Magic Internet Money (MIM) est un stablecoin émis par Abracadabra, le protocole DeFi fondé par Daniele Sestagalli (le même derrière Wonderland). Le concept : vous déposez des tokens productifs (des tokens de yield farming, des positions de lending) comme collatéral, et vous empruntez des MIM en échange. C'est comme emprunter des dollars en mettant en gage vos positions d'investissement. Le problème ? Le collatéral était souvent lui-même risqué, et quand tout a déraillé, MIM a perdu son peg au dollar.

Comment Abracadabra crée des MIM

Abracadabra utilise un système de "cauldrons" (chaudrons). Chaque cauldron accepte un type de collatéral spécifique. Vous pouvez déposer du yvUSDC (USDC staké sur Yearn Finance), du stETH (ETH staké via Lido), ou d'autres tokens productifs. En échange, vous empruntez des MIM à un taux de collatéralisation défini (généralement 75-90%).

L'avantage : votre collatéral continue de générer du rendement pendant que vous empruntez. Vous pouvez ensuite utiliser les MIM empruntés pour investir ailleurs, créant un effet de levier. C'est le "looping" : déposer → emprunter → réinvestir → déposer → emprunter... Certains utilisateurs empilaient 3 ou 4 couches de levier.

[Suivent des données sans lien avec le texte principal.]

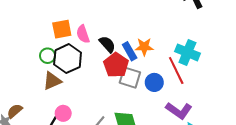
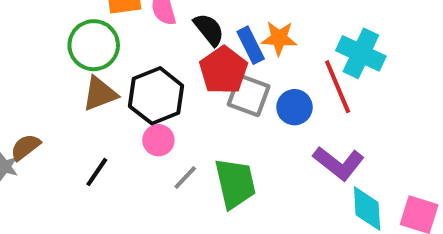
green circle: (48, 56) -> (94, 45), size x1.6
black hexagon: (68, 59) -> (156, 96), moved
pink circle: (63, 113) -> (158, 140), moved

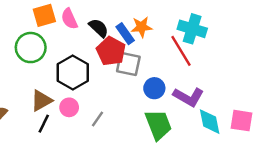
brown triangle: (100, 94) -> (41, 101), moved
blue circle: (294, 107) -> (154, 88), moved
pink circle: (158, 140) -> (69, 107), moved
green trapezoid: (235, 183) -> (158, 125), moved

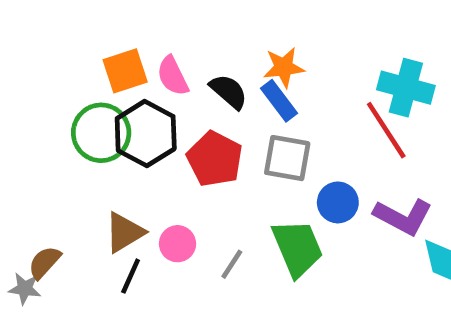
orange star: (142, 27) -> (284, 67), moved
red pentagon: (111, 51) -> (215, 159), moved
black hexagon: (73, 72) -> (146, 134), moved
green trapezoid: (158, 125) -> (297, 248), moved

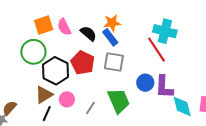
black hexagon: (146, 134) -> (56, 71), moved
blue circle: (338, 202) -> (145, 83), moved
purple L-shape: (403, 217) -> (164, 87), turned 65

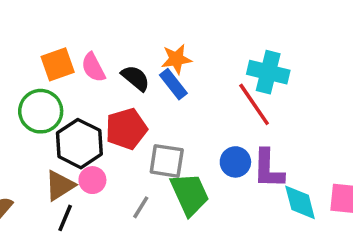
gray square: (114, 62) -> (167, 161), moved
red pentagon: (83, 63) -> (126, 129), turned 30
pink circle: (67, 99) -> (92, 180), moved

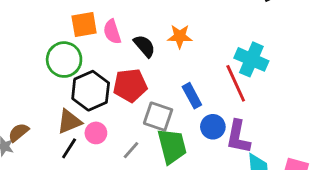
blue rectangle: (173, 84) -> (192, 96), moved
pink circle: (92, 180) -> (96, 133), moved

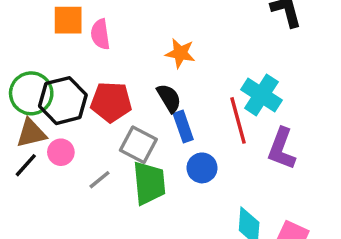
black semicircle: (144, 46) -> (169, 98), moved
green circle: (64, 60) -> (31, 93), moved
purple L-shape: (238, 137) -> (282, 149), moved

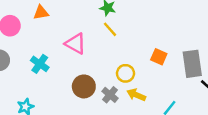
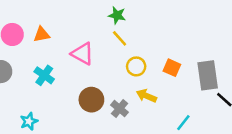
orange triangle: (41, 13) -> (42, 34), moved
yellow circle: (125, 73) -> (136, 66), moved
yellow arrow: (136, 95) -> (146, 96), moved

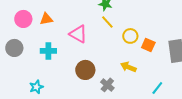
yellow circle: (136, 66) -> (130, 36), moved
cyan cross: (44, 75) -> (48, 51), turned -35
gray cross: (120, 109) -> (107, 85), moved

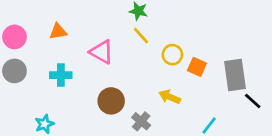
pink circle: (23, 19) -> (14, 37), moved

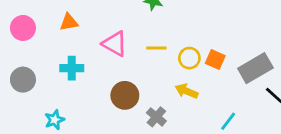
yellow line: (141, 36) -> (156, 48), moved, turned -48
yellow circle: (172, 55) -> (189, 58), moved
gray circle: (14, 71) -> (23, 80), moved
gray rectangle: (235, 75) -> (255, 68), turned 68

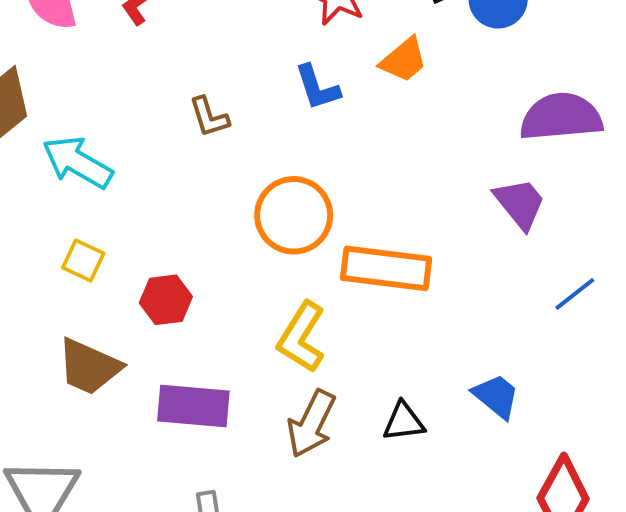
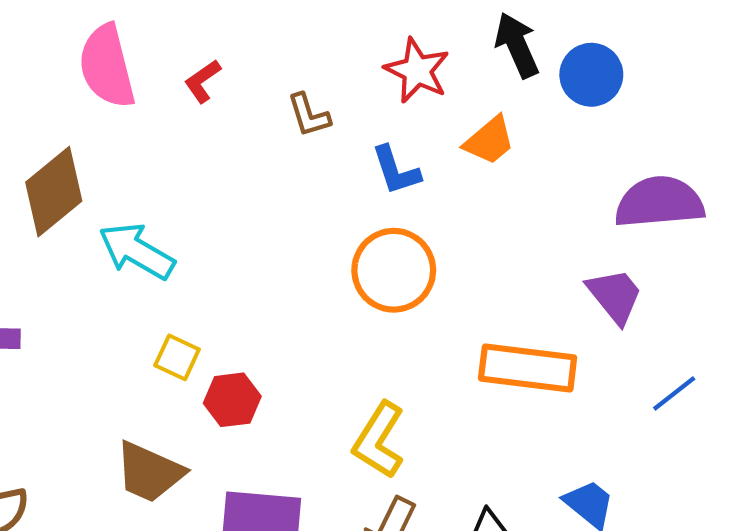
brown L-shape: (209, 117) -> (309, 115), moved
orange circle: (294, 215) -> (394, 270), moved
yellow square: (83, 261) -> (177, 357), moved
orange rectangle: (386, 268) -> (528, 368), moved

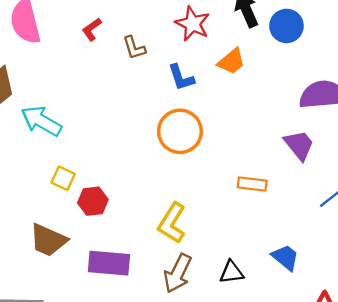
red L-shape: (203, 81) -> (92, 29), moved
orange rectangle: (528, 368) -> (252, 184), size x0.6

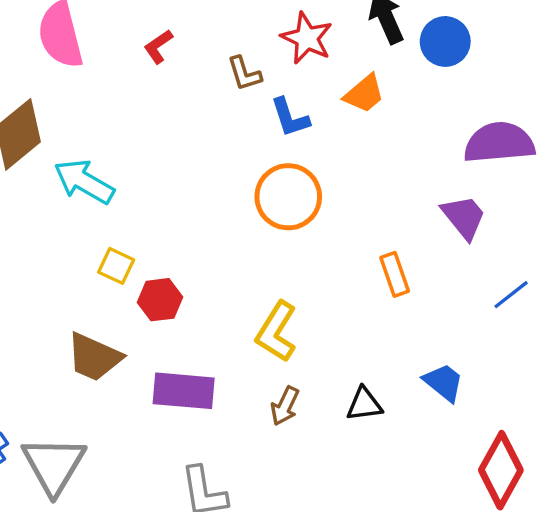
brown L-shape: (134, 48) -> (244, 74), moved
orange rectangle: (252, 184) -> (395, 274), turned 64
brown arrow: (178, 273) -> (285, 406), size x0.7

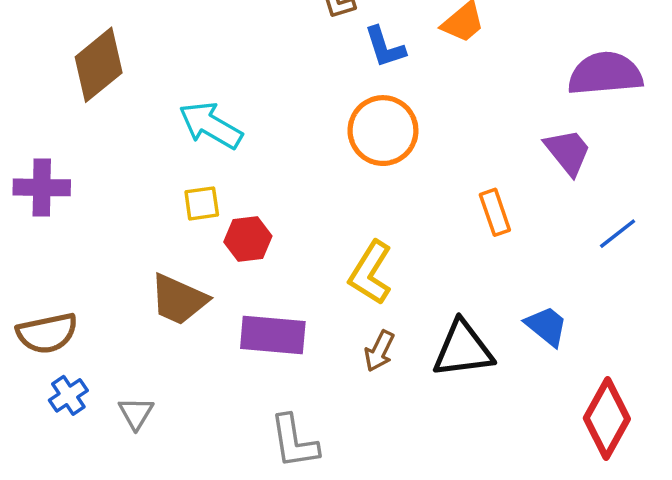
cyan arrow: (84, 182) -> (211, 125), moved
yellow square: (116, 266) -> (202, 203), turned -33
black triangle: (364, 404) -> (463, 349), size x1.6
gray triangle: (54, 465) -> (136, 413), size x0.5

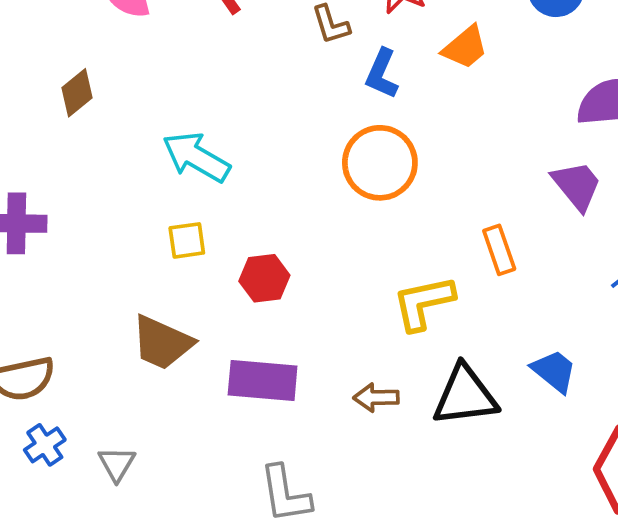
blue L-shape: (385, 47) -> (382, 74), turned 42
brown diamond: (99, 65) -> (77, 93), size x0.6
red hexagon: (248, 239) -> (264, 278), moved
yellow L-shape: (371, 273) -> (423, 303), moved, turned 46
brown arrow: (379, 351) -> (376, 398), turned 63

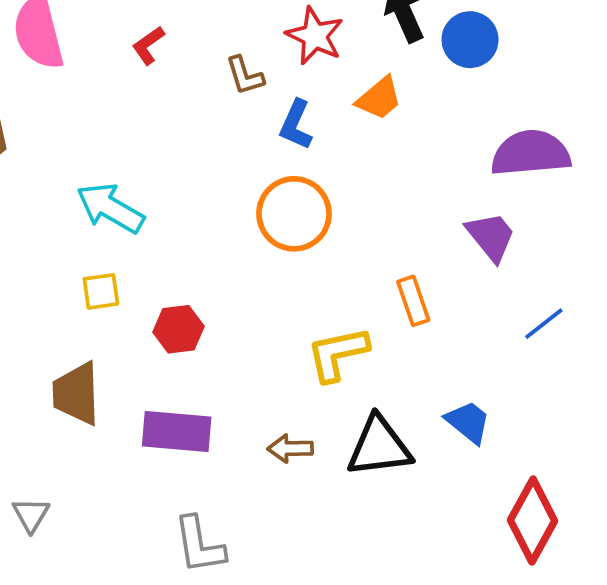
brown trapezoid: (162, 343) -> (76, 394), turned 64

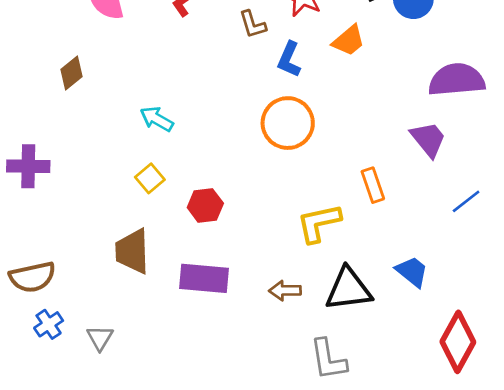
cyan arrow: (110, 208) -> (157, 119), size x0.7
yellow square: (101, 291) -> (150, 178), turned -32
gray L-shape: (199, 545) -> (328, 359), moved

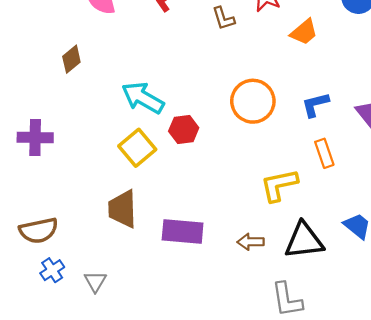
blue L-shape: (289, 60) -> (315, 105), moved, turned 52
cyan arrow: (157, 119) -> (143, 98), size x1.5
yellow square: (150, 178) -> (137, 148), size x1.5
red hexagon: (205, 205) -> (184, 130), moved

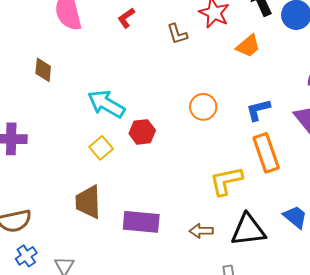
brown diamond: (71, 59) -> (43, 70), turned -45
orange circle: (253, 101) -> (203, 107), size x0.7
yellow square: (137, 148) -> (101, 148), size x0.7
orange rectangle: (324, 153) -> (266, 153), size x1.5

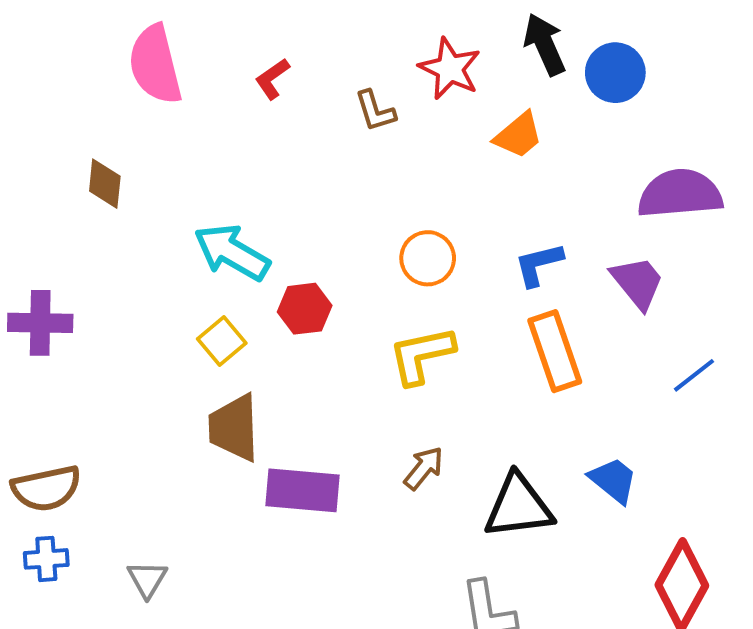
yellow L-shape: (226, 181) -> (422, 355), moved
brown trapezoid: (88, 202) -> (234, 428), moved
brown arrow: (201, 231) -> (424, 468), moved, turned 130
blue cross: (26, 256) -> (46, 559), moved, turned 30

Le risque est évident : si le collatéral perd de la valeur et que vous n'ajoutez pas de garanties, votre position est liquidée. Et quand tout le monde est en levier, les liquidations en cascade font effondrer les prix encore plus vite.

Le dépeg de MIM et la crise Wonderland

En janvier 2022, après le scandale Wonderland/Sifu, MIM a temporairement perdu son peg au dollar (descendant à 0,97). Pourquoi ? Une partie significative du collatéral d'Abracadabra était du TIME (le token de Wonderland). Quand TIME s'est effondré, le collatéral derrière les MIM empruntés ne valait plus rien. Les liquidations se sont enchaînées.

Le MIM a retrouvé son peg ensuite, mais la confiance était entamée. L'épisode a montré le danger des stablecoins adossés à du collatéral crypto volatil. C'est différent d'un stablecoin comme l'USDC (adossé à des dollars et des bons du Trésor) ou même du DAI (qui exige un surcollatéralisation stricte).

MIM vs DAI vs USDC

USDC est le stablecoin le plus sûr du trio. Chaque USDC est adossé à un dollar détenu par Circle dans des banques régulées. Le risque est bancaire (si la banque fait faillite) mais minimal.

DAI (MakerDAO) est décentralisé et surcollatéralisé. Pour emprunter 100 DAI, vous devez déposer au minimum 150 dollars de collatéral. La surcollatéralisation protège contre les baisses de prix du collatéral.

MIM acceptait des collatéraux avec des profils de risque beaucoup plus élevés. Des tokens de yield farming qui pouvaient perdre 50% en une journée. Des positions de levier circulaires. La sous-collatéralisation en conditions de stress était presque garantie. C'est l'innovation et le risque de la "DeFi composable" : empiler des risques les uns sur les autres.

L'état du protocole aujourd'hui

Abracadabra continue d'opérer avec des cauldrons sur plusieurs chaînes (Ethereum, Arbitrum, Avalanche). Les cauldrons sont plus conservateurs qu'avant : le collatéral accepté est plus sûr, les ratios de collatéralisation sont plus stricts. Le protocole a appris de ses erreurs, au moins partiellement.

Le token SPELL (le token de gouvernance d'Abracadabra) a perdu plus de 99% de sa valeur depuis son ATH. C'est l'un des pires performers du cycle 2021. La TVL a considérablement diminué.

Si vous cherchez des rendements DeFi, les protocoles établis comme Aave ou Compound offrent des rendements plus modestes mais avec un profil de risque beaucoup plus sain. La DeFi composable et l'effet de levier ne sont pas pour les débutants.